This is the third in our series on creative parenting that was published two years ago on another blog. Insh’Allaah, we will be continuing on with new posts, hoping to make this a regular feature of Wide Earth!
It seems a simple truth that for every lesson I teach my children, they teach me another, unique lesson. This was the case last week, as I sat typing at my computer as my six-year-old daughter. Maryam came into the room and started rummaging around for paper and pencil. I didn’t ask her what she was doing, I simply ripped out a piece of notebook paper and gave it to her, along with something to draw with. As I continued typing, she put the paper on a hardcover book lay down on the floor on her stomach, knees bent, her feet waving in the air.
A few minutes later Mu’aadh, my eight-year-old son, knocked and entered my room. He tossed himself down on the rug and started humming to himself. Just as his tuneless humming was about to drive me batty, Maryam invited him to come and draw with her. He didn’t commit himself, but sat down next to her and they began a whispered conversation that was much less annoying than his humming had been. I continued working as they talked, and soon I noticed Mu’aadh getting down the box of crayons and colored pencils from Grandma Gretchen.
“You have to draw the tree, it isn’t right without the tree,” said Mu’aadh. More whispers, then, “You draw the tree if you want the tree.”
“Where’s the red? I need the red.” The sound of fingers dragging through crayons. “Here, this is sort of red, or maybe sort of maroonish-peachish.” I paused, thinking, “Maroonish-peachish??” Not two colors I would have ever thought to associate with each other.
“You color that part, I’m coloring this part.”
“We can both color it, see?”
After a blessed half-an-hour or so, I was proudly presented with a drawing of our house. It was small, in the background, and indeed no tree had been placed where the tree in reality existed. The foreground of the picture was taken up with a riot of colors–reds, greens, blues. I searched for the “maroonish-peachish” but failed to find it. Not wanting to seem dense, I didn’t ask what the colors represented.
Instead I looked at the picture from different angles. Then I had it. The beautiful jubilation of color in front of the house was the field of garbage where our neighbors all dumped their trash–brightly colored plastic bags, wrappers of all description, vegetable peelings, whatever they had to get rid of. This same field of trash had upset and annoyed me on and off for months. Yet Mu’aadh and Maryam had made it look pretty, almost like a field of flowers in full bloom.
Later, on the roof, I looked down on the garbage field. It still looked ugly to me.

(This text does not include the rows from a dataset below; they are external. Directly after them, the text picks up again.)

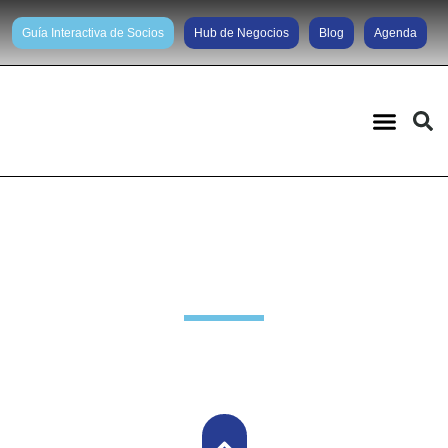
Guía Interactiva de Socios
Hub de Negocios
Blog
Agenda
Noticias diarias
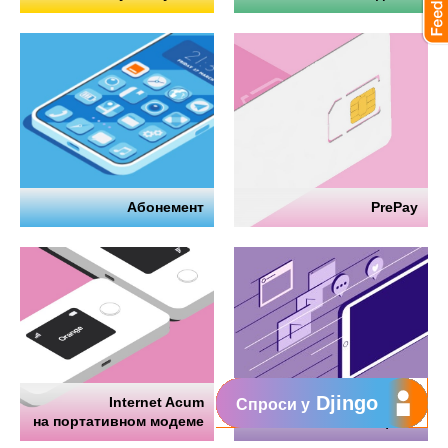
Абонемент
PrePay
Djingo
Internet Acum
Интернет
Спроси у
на портативном модеме
на телефоне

Then I thought of the children, and how they could see beauty in it, enough beauty that they felt they had to put it to paper. Always willing to learn a lesson and nurture my inner child, I scrunched up my eyes a bit, and looked again. Instead of looking at each individual piece of trash, I tried to let my mind see what Maryam and Mu’aadh had seen. In the end, I decided their picture was better than the field of garbage could ever look, but I was thankful for the reminder, gently given by my little ones, of the beauty that can be found in almost anything, if we take the time and make the effort to see it.